Scientific classification
- Kingdom: Animalia
- Phylum: Chordata
- Class: Actinopterygii
- Order: Labriformes
- Family: Labridae
- Subfamily: Pseudolabrinae
- Genus: Eupetrichthys E. P. Ramsay & J. D. Ogilby, 1888
- Species: E. angustipes
- Binomial name: Eupetrichthys angustipes E. P. Ramsay & J. D. Ogilby, 1888

= Snakeskin wrasse =

- Authority: E. P. Ramsay & J. D. Ogilby, 1888
- Conservation status: LC
- Parent authority: E. P. Ramsay & J. D. Ogilby, 1888

Species of fish

The snakeskin wrasse (Eupetrichthys angustipes), also known as the slender parrotfish or slender wrasse, is a species of wrasse native to the coastal waters of southern Australia. It inhabits rocky reefs down to about 17 m. This species grows to a standard length of 12.4 cm.
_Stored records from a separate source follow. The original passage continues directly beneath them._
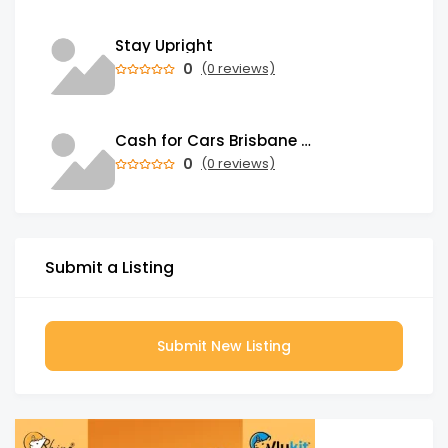
Stay Upright
0
(0 reviews)
Cash for Cars Brisbane - Top Cash - Instant Payment
0
(0 reviews)
Submit a Listing
Submit New Listing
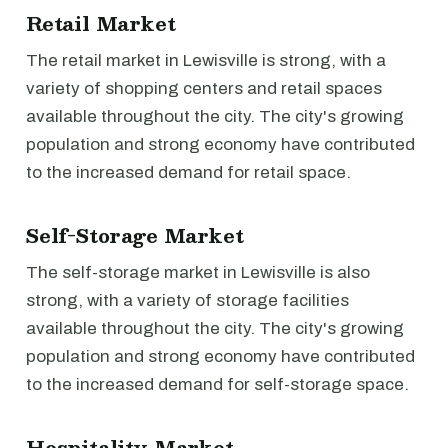
Retail Market
The retail market in Lewisville is strong, with a
variety of shopping centers and retail spaces
available throughout the city. The city's growing
population and strong economy have contributed
to the increased demand for retail space.
Self-Storage Market
The self-storage market in Lewisville is also
strong, with a variety of storage facilities
available throughout the city. The city's growing
population and strong economy have contributed
to the increased demand for self-storage space.
Hospitality Market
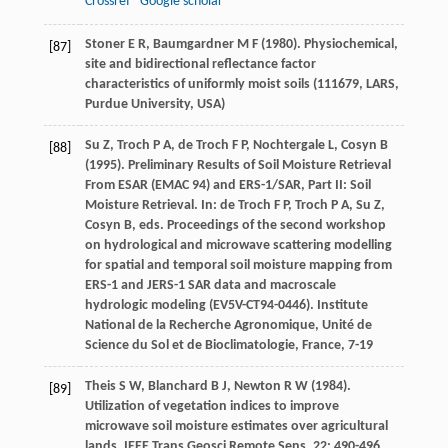
Crossref
Google scholar
Stoner
E R
,
Baumgardner
M F
(
1980
). Physiochemical,
[87]
site and bidirectional reflectance factor
characteristics of uniformly moist soils (111679, LARS,
Purdue University, USA)
Su
Z
,
Troch
P A
,
de Troch
F P
,
Nochtergale
L
,
Cosyn
B
[88]
(
1995
). Preliminary Results of Soil Moisture Retrieval
From ESAR (EMAC 94) and ERS-1/SAR, Part II: Soil
Moisture Retrieval. In: de Troch F P, Troch P A, Su Z,
Cosyn B, eds.
Proceedings of the second workshop
on hydrological and microwave scattering modelling
for spatial and temporal soil moisture mapping from
ERS-1 and JERS-1 SAR data and macroscale
hydrologic modeling (EV5V-CT94-0446)
.
Institute
National de la Recherche Agronomique, Unité de
Science du Sol et de Bioclimatologie
, France, 7-19
Theis
S W
,
Blanchard
B J
,
Newton
R W
(
1984
).
[89]
Utilization of vegetation indices to improve
microwave soil moisture estimates over agricultural
lands.
IEEE Trans Geosci Remote Sens
,
22
: 490-496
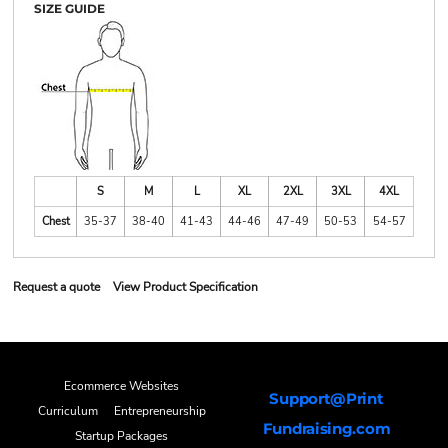
SIZE GUIDE
S
M
L
XL
2XL
3XL
4XL
Chest
35-37
38-40
41-43
44-46
47-49
50-53
54-57
Request a quote
View Product Specification
Ecommerce Websites
Support@Print
Curriculum
Entrepreneurship
Fundraising.com
Startup Packages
This species is the only known member of its genus.

The snakeskin wrasse can be recognised by its shape and colour. It is often observed swimming slightly above the seabed, with its head pointing obliquely upwards.

The snakeskin wrasse is a small slim wrasse with variable colouration and patterning; its body can be greyish, maroon, brownish or dark green above, which is sharply demarcated from the pale underside. There are five wide oblique bands along the flanks and irregular dark spots on the head. These fish swim in short bursts near the sea bed, at an angle with the head held up and making a nodding motion. At rest, they often adopt a curled position, or lie on their sides, raising their heads away from the bottom.